# Question



## Guest (Jul 31, 2005)

I know that is recommended you don't add Tiger Barbs because of fin nipping, but I've had this combo before without any major incident. Of course there is also a Betta in this tank. The Betta and Tiger Barbs did fine together, but when I added a hood and light, turned the light on, the Betta started to act a bit weird.

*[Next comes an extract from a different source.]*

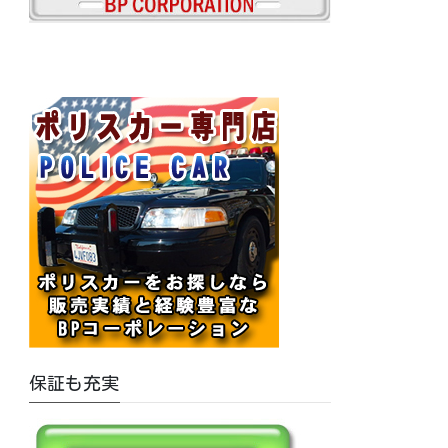
保証も充実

The Betta is expanding its fins and gills. He looks almost like a cobra with his gills extended around his head. What's the problem? Is it just because the fish doesn't like the light or what? Just trying to find some answers.

Thanks!


----------



## Beerleader (May 31, 2005)

Sounds like he's just displaying or flaring, like they do when they see other bettas or you put up a mirror. Maybe the light is making him see himself thru the glass?? not sure though but that sounds like normal betta flaring behavior if thats what you mean when you say he looks like a cobra expanding his gills and fins.


----------



## Guest (Jul 31, 2005)

Yeah that's what he doing, he's flaring. I wasn't sure what to call it. I'm still an amatuer.  But thank you! I was worried for a minute that maybe he was freaking out and dying or something.

Thanks again!


----------



## Beerleader (May 31, 2005)

No thats normal behavior, mine does it constantly especially if I put up a mirror, its really cute hehe


----------



## maxpayne_lhp (Jan 19, 2005)

Ya I guess you have quite a happy school of tiger barbs right? How many are there?
That sign's normal, even good. Some bettas may flare at any active thing they meet.


----------